Под покровом преподобного
Самые, пожалуй, яркие штрихи к портрету старой няни привносят свидетельства о суровых военных годах в домике Фуделей на окраине Сергиева Посада (тогда Загорска), рядом с закрытой Лаврой и под невидимой защитой её святого основателя.
Начало 1940-х. Дочь Сергея Иосифовича Мария вспоминает в своей книге:
«Мы все спим в “зале”, не знаю почему (видимо, там было теплее всего): Мунечка, мама, я и Варя. Папа строил этот дом на Козьей Горке сразу после пожара первого дома у Тихомировых и не успел его хорошо утеплить – грянула война. Были не засыпаны потолки, не подсыпана завалинка, не утеплена стеклянная дверь на террасу… Мунины добрые руки оберегали нас. Она вставала до света и шла топить сначала одну, потом другую печку. Пеклись картофельные блины, тушилась кислая капуста».
Домик на Козьей Горке был хоть и недолговременным, но полюбившимся Фуделям семейным гнездом. Была ещё у этого дома важная «параллельная» жизнь, о которой полагалось знать только самым близким людям. Периодически избушка на Парковой, 6 превращалась в настоящий тайный, или катакомбный, храм.
«Я стояла в детстве на молитве, – писала Мария Сергеевна брату Николаю, – в крошечной комнатке, где шла служба шёпотом. Окна были наглухо закрыты, огонёк едва мерцал. Служба исполнялась почти по памяти. Да и ещё бы! Служил архимандрит Серафим (Битюков), пели выгнанные из монастырей инокини, а среди них наши родители и няня (инокиня Матрона). Иногда увлекались и начинали петь уже вполголоса. Очень красиво пели, а потом кто-то спохватывался и останавливал остальных. И опять шёпот. Время от времени кто-нибудь подходил к выходной двери и прислушивался, затем, вернувшись, подавал знак, что всё спокойно, и служба продолжалась… Было мне тогда 8-9 лет.

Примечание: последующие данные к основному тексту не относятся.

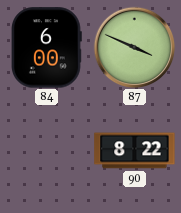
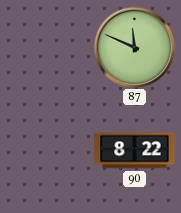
84: 6:00 -> none
87: 3:49 -> 11:49
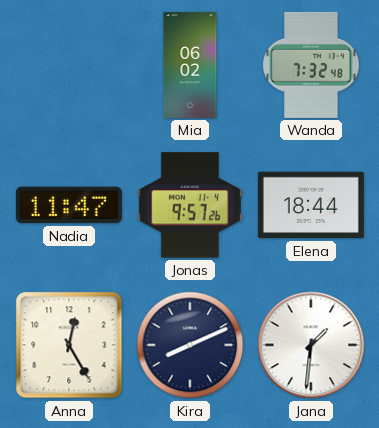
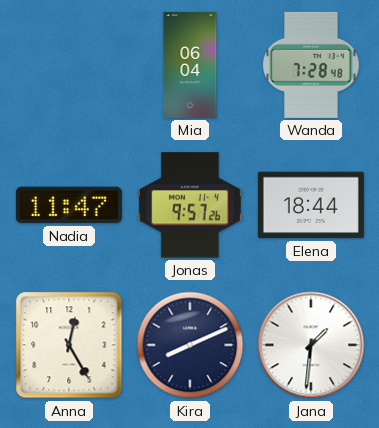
Mia: 06:02 -> 06:04
Wanda: 7:32 -> 7:28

А потом всех арестовали. И поехали катакомбные молитвенники кто в ссылку, кто в лагерь.
Батюшка отец Серафим служил всегда медленно, торжественно, очень спокойно. Чёрная мантия, епитрахиль, белоснежная волна волос. Он стоял перед аналоем, иногда в свете одной только лампады, перед образом Божией Матери Владимирской как олицетворение жизненности той Церкви, которую пытались переделать или уничтожить. Каждый новый день был под вопросом, каждый стук в дверь или окно отзывался в сердце началом мученического пути.
Вот такая частичка разобщённой, гонимой и скрывающейся Церкви находилась в нашем доме какое-то время» (1997 г.).
«Когда открылась Лавра, – пишет Мария Сергеевна в “Воспоминаниях о матери”, – первым открывшимся храмом был Успенский собор. Эту весть принесла Мунечка. Она откуда-то шла, и мы с ней встретились на железнодорожном полотне, по которому обычно ходили в город вместо дороги. Встретились мы с ней около Берёзовой рощи. На Мунечке были военный бушлат и солдатские бутсы-ботинки. Её тоненькие ножки, смешно торчащие из огромной обуви, меня рассердили.
– Неужели, – сказала я ей, уставясь на ботинки, – неужели ничего больше ты не нашла надеть?
Это были 40-е годы, видимо 43-й. Наверное, и бушлат, и ботинки ухитрился принести домой папа – больше некому. Коля за всю войну дома не был ни разу.
– Дак что, – смущённо начала она оправдываться, – тепло дак, хорошо-то как, красоты-то никакой не надо! А ты вот послушай (она окала, когда говорила, гораздо ярче и сильнее владимирского оканья, её оканье было какое-то красивое, как музыка), послушай-ко: собор в Лавре открывают, Успенский, идти надо.
Она жалостливо и просительно смотрела в моё лицо, прямо в мои глаза. И я пошла. И как пришла туда один раз, так там и осталась…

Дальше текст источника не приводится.